Skipping all pictures, print exactly the lines below from the one with "Find anything that" through the final line.

▶ **Supplied information**:
● ● ● ● ●

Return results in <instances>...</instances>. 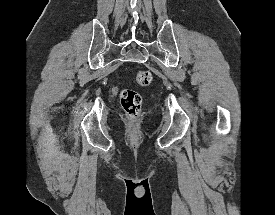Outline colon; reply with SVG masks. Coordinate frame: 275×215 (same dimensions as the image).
Segmentation results:
<instances>
[{
    "label": "colon",
    "mask_w": 275,
    "mask_h": 215,
    "mask_svg": "<svg viewBox=\"0 0 275 215\" xmlns=\"http://www.w3.org/2000/svg\"><path fill=\"white\" fill-rule=\"evenodd\" d=\"M152 74L148 70H140L136 73L135 81L139 86H148L152 82ZM121 105L126 115L135 120L141 110L142 98L134 89H124L120 94Z\"/></svg>",
    "instance_id": "obj_1"
}]
</instances>
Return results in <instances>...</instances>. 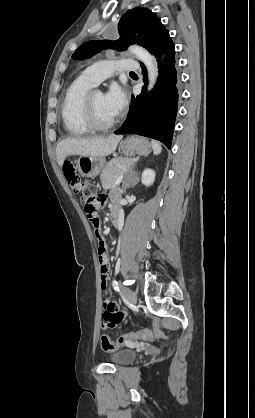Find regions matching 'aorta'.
<instances>
[{
	"label": "aorta",
	"mask_w": 255,
	"mask_h": 418,
	"mask_svg": "<svg viewBox=\"0 0 255 418\" xmlns=\"http://www.w3.org/2000/svg\"><path fill=\"white\" fill-rule=\"evenodd\" d=\"M130 51L145 64L148 70V90H151L155 85L158 76L156 59L148 51L139 46H131Z\"/></svg>",
	"instance_id": "aorta-1"
}]
</instances>
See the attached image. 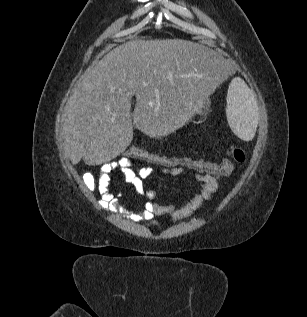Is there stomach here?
<instances>
[{"mask_svg":"<svg viewBox=\"0 0 307 317\" xmlns=\"http://www.w3.org/2000/svg\"><path fill=\"white\" fill-rule=\"evenodd\" d=\"M207 100V98H204L199 101L195 113L203 114L208 110L210 103Z\"/></svg>","mask_w":307,"mask_h":317,"instance_id":"obj_1","label":"stomach"}]
</instances>
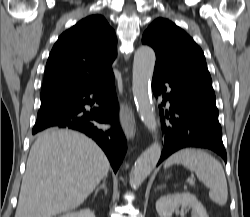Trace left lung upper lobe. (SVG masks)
<instances>
[{
	"mask_svg": "<svg viewBox=\"0 0 250 217\" xmlns=\"http://www.w3.org/2000/svg\"><path fill=\"white\" fill-rule=\"evenodd\" d=\"M142 43L155 50L154 71L172 78L212 83L201 48L170 20L158 18L151 23Z\"/></svg>",
	"mask_w": 250,
	"mask_h": 217,
	"instance_id": "1",
	"label": "left lung upper lobe"
}]
</instances>
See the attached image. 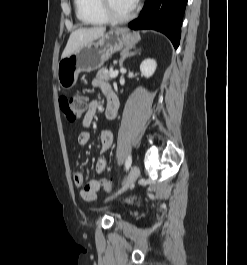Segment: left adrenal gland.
I'll list each match as a JSON object with an SVG mask.
<instances>
[{"label": "left adrenal gland", "instance_id": "left-adrenal-gland-1", "mask_svg": "<svg viewBox=\"0 0 247 265\" xmlns=\"http://www.w3.org/2000/svg\"><path fill=\"white\" fill-rule=\"evenodd\" d=\"M137 53L140 54L141 52L140 51L131 52L130 48H127V49L123 50L120 53V55H121V58H120V61H119L120 67H123V62L125 61L126 58L132 57V56L136 55Z\"/></svg>", "mask_w": 247, "mask_h": 265}]
</instances>
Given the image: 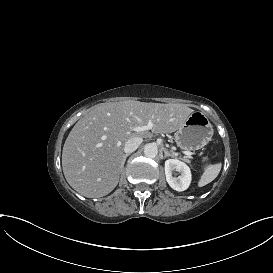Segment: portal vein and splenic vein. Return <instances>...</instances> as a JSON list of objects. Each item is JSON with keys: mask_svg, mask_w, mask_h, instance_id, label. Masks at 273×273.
<instances>
[{"mask_svg": "<svg viewBox=\"0 0 273 273\" xmlns=\"http://www.w3.org/2000/svg\"><path fill=\"white\" fill-rule=\"evenodd\" d=\"M153 128V123L152 122H149L147 125H144V126H137V127H134L133 128V131H136V132H141V131H146V130H150ZM179 153H182V150H179ZM185 155H187L188 157H191V152L189 151H184L183 152Z\"/></svg>", "mask_w": 273, "mask_h": 273, "instance_id": "portal-vein-and-splenic-vein-1", "label": "portal vein and splenic vein"}]
</instances>
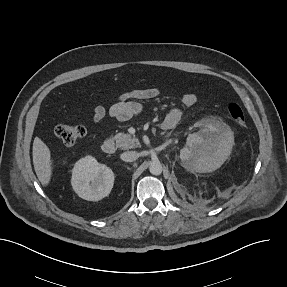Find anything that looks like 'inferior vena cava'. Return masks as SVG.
Instances as JSON below:
<instances>
[{
	"label": "inferior vena cava",
	"instance_id": "1",
	"mask_svg": "<svg viewBox=\"0 0 287 287\" xmlns=\"http://www.w3.org/2000/svg\"><path fill=\"white\" fill-rule=\"evenodd\" d=\"M139 157L136 151H127L121 154V159L125 162H133Z\"/></svg>",
	"mask_w": 287,
	"mask_h": 287
}]
</instances>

● ● ● ● ●

▶ **Task answer**:
Find anything that looks like 'inferior vena cava'. Return masks as SVG.
Instances as JSON below:
<instances>
[{
	"label": "inferior vena cava",
	"instance_id": "1",
	"mask_svg": "<svg viewBox=\"0 0 287 287\" xmlns=\"http://www.w3.org/2000/svg\"><path fill=\"white\" fill-rule=\"evenodd\" d=\"M139 157L136 151H127L121 154V159L125 162H133Z\"/></svg>",
	"mask_w": 287,
	"mask_h": 287
}]
</instances>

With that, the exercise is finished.